▸ TASK TO CARRY OUT: Work out how many lines in the data below include "more", then reply with that number only.

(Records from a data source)
-- -- --

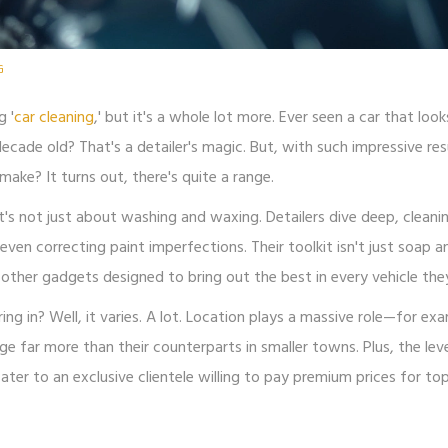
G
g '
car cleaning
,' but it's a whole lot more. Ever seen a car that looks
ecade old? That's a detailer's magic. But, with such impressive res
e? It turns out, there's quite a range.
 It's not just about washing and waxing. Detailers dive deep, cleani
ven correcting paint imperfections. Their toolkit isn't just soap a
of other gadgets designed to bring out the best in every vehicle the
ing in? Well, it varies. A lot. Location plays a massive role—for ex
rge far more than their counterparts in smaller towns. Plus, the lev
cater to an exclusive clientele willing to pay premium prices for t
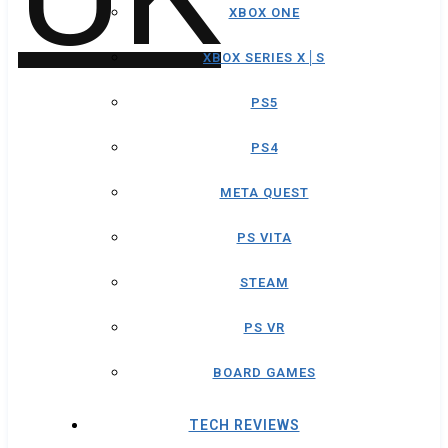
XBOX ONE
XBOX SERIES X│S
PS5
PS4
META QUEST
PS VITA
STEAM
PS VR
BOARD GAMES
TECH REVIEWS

-- -- --

▸ THE COMPLETED TASK: 2